GANADO, PARA GANAR, ¿EXISTE EN MÉXICO?.

LA PALABRA ganado tiene varios sinónimos… Beneficiado, obtenido, favorecido, socorrido, esto solo por mencionar algunas semejanzas con el dicho término. Pero no hablo de retribuciones, me refiero concretamente al “ganado bravo”, a las reses que son la materia prima en los festejos taurinos que vemos por nuestro traqueteado México. Aclarando al encabezado de esta columna, ganado de lidia que dé a ganar a sus propietarios ¿los hay?.
SI, DEFINITIVAMENTE, solo que para poder asegurar esto debo aclarar que son la minoría, el freno a que los demás ganaderos se lleven su dinerito son los propios toreros, los que no quieren torear “cualquier cosa”. Una verdadera falta de profesionalismo, de ética y de malos compañeros a los que pronto se les olvidan sus principios, el cómo se iniciaron en esta carrera que se supone es varonil, arriesgada y que se decía hermanaba a los participantes. Dedos nos han de sobrar para contar las dehesas que por todavía conservar bravura, las plazas importantes han dejado en el olvido a las, preferencias conocidas de quienes “mandan en los ruedos”, ello, ellos son los verdaderos culpables de esta situación.

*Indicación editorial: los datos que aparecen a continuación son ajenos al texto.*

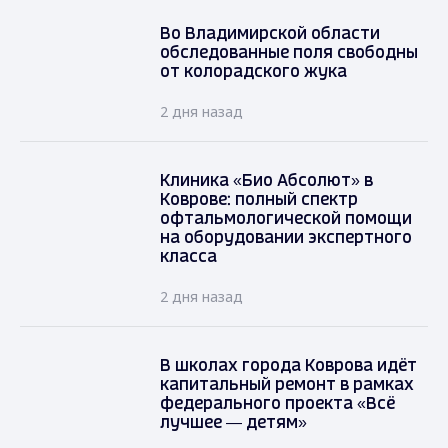
Во Владимирской области
обследованные поля свободны
от колорадского жука
2 дня назад
Клиника «Био Абсолют» в
Коврове: полный спектр
офтальмологической помощи
на оборудовании экспертного
класса
2 дня назад
В школах города Коврова идёт
капитальный ремонт в рамках
федерального проекта «Всё
лучшее — детям»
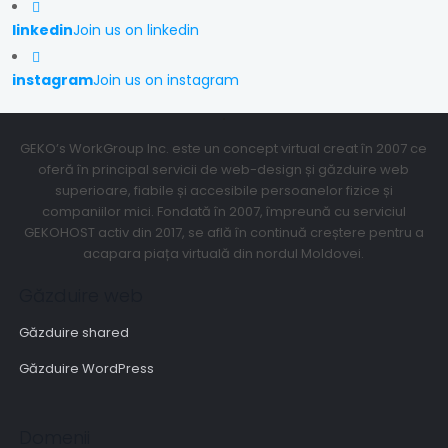
linkedin
Join us on linkedin
instagram
Join us on instagram
GEKO’s WorkGroup Inc. este un concept virtual creat în 2007 ce
oferă în principal servicii de web-design și găzduire web
superioare, fiabile și accesibile persoanelor fizice și
companiilor mici. Fondată în 2007, împreună cu serviciul
GEKOHOST activ din 2017, se află în continuă creștere pentru a
acapara piața virtuală din nordul Moldovei.
Găzduire web
Găzduire shared
Găzduire WordPress
Domenii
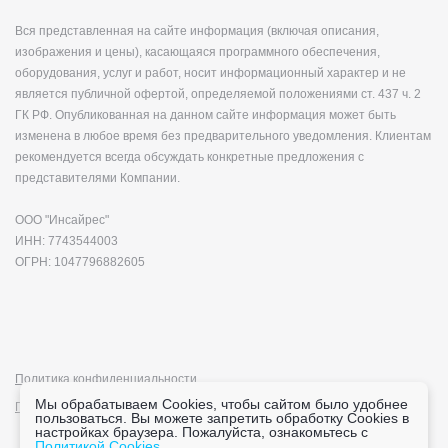
Вся представленная на сайте информация (включая описания,
изображения и цены), касающаяся программного обеспечения,
оборудования, услуг и работ, носит информационный характер и не
является публичной офертой, определяемой положениями ст. 437 ч. 2
ГК РФ. Опубликованная на данном сайте информация может быть
изменена в любое время без предварительного уведомления. Клиентам
рекомендуется всегда обсуждать конкретные предложения с
представителями Компании.
ООО "Инсайрес"
ИНН: 7743544003
ОГРН: 1047796882605
Политика конфиденциальности
Мы обрабатываем Cookies, чтобы сайтом было удобнее
Политика cookie
пользоваться. Вы можете запретить обработку Cookies в
настройках браузера. Пожалуйста, ознакомьтесь с
Политикой Cookies.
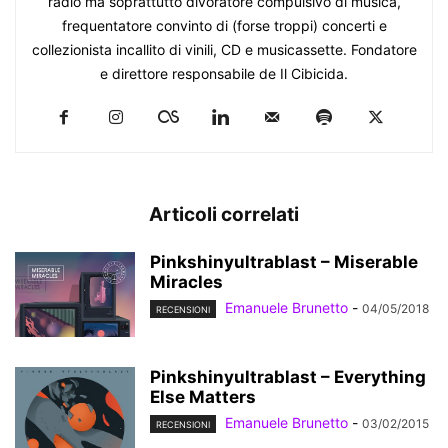
radio ma soprattutto divoratore compulsivo di musica,
frequentatore convinto di (forse troppi) concerti e
collezionista incallito di vinili, CD e musicassette. Fondatore
e direttore responsabile de Il Cibicida.
Articoli correlati
Pinkshinyultrablast – Miserable
Miracles
Emanuele Brunetto
-
04/05/2018
RECENSIONI
Pinkshinyultrablast – Everything
Else Matters
Emanuele Brunetto
-
03/02/2015
RECENSIONI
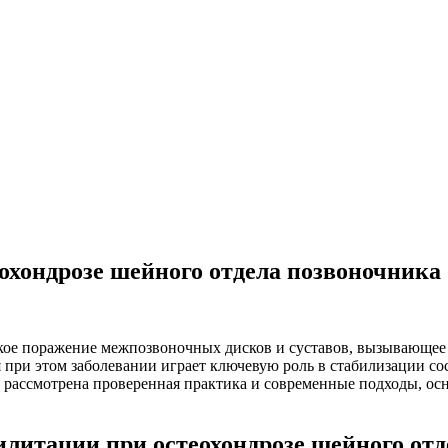
охондрозе шейного отдела позвоночника
кое поражение межпозвоночных дисков и суставов, вызывающее
 при этом заболевании играет ключевую роль в стабилизации 
 рассмотрена проверенная практика и современные подходы, ос
литации при остеохондрозе шейного отд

HACIENDAS CÉLEBRES han desaparecido por lo mismo, más debemos de agregar a todo esto la nefasta ayuda del erróneo sistema del ejido que literalmente suicidó a muchos de ellos. Desaparecieron casas como Santín, Atenco, Zacatepec, Zotoluca, Atlanga, El Rocío, Ernesto Cuevas y varias más, otras, las mas, como Coaxamalucan, El Batan, Piedras Negras, La Laguna, San José de Buenavista, De Haro, Iturbe Hermanos, Huichapan, Santoyo, y otras que de ellas emanan, no las quieren ver ni en pintura nuestras nunca bien ponderadas figuritas. Al caso eso de que… “Toro chico, billete grande”, y si se le agregan “manso” es fabuloso, mejor que mejor para ellos. Y tenemos que agregar mucha culpa a los empresarios consentidores.
INCREIBLE ES que en tiempos de los dos máximos admiradores de los catalanes, don Benito Juárez y don Venustiano Carranza, quienes en sus respectivos mandatos presidenciales prohibieron las corridas en territorio azteca, los espadas le fueran más fuerte a lo criollo que hoy los actuales a lo que conserva casta. Faltan ganaderos como los Iturbide, los Llaguno, los Madrazo, los Labastida, los Barbabosa, los González y los De Haro. Pero para cerrar el círculo se necesitarían hombres de empresa como Pepe del Rivero, Margeli, el doctor Alfonso Gaona, como anillo al dedo el alias que le puso el irrespetuoso Rodolfo Rodríguez, El Pana, “Doctor Ganona”, García Aceves, Leodegario Hernández, Lalo Cuevas, los de menos cache como Guillermo Martínez, El Pilón, Arturo Tamez, Ignacio de la Torre, Guillermo Mota, Pepe Sanmartín, y varios que se puede demostrar sí hicieron toreros.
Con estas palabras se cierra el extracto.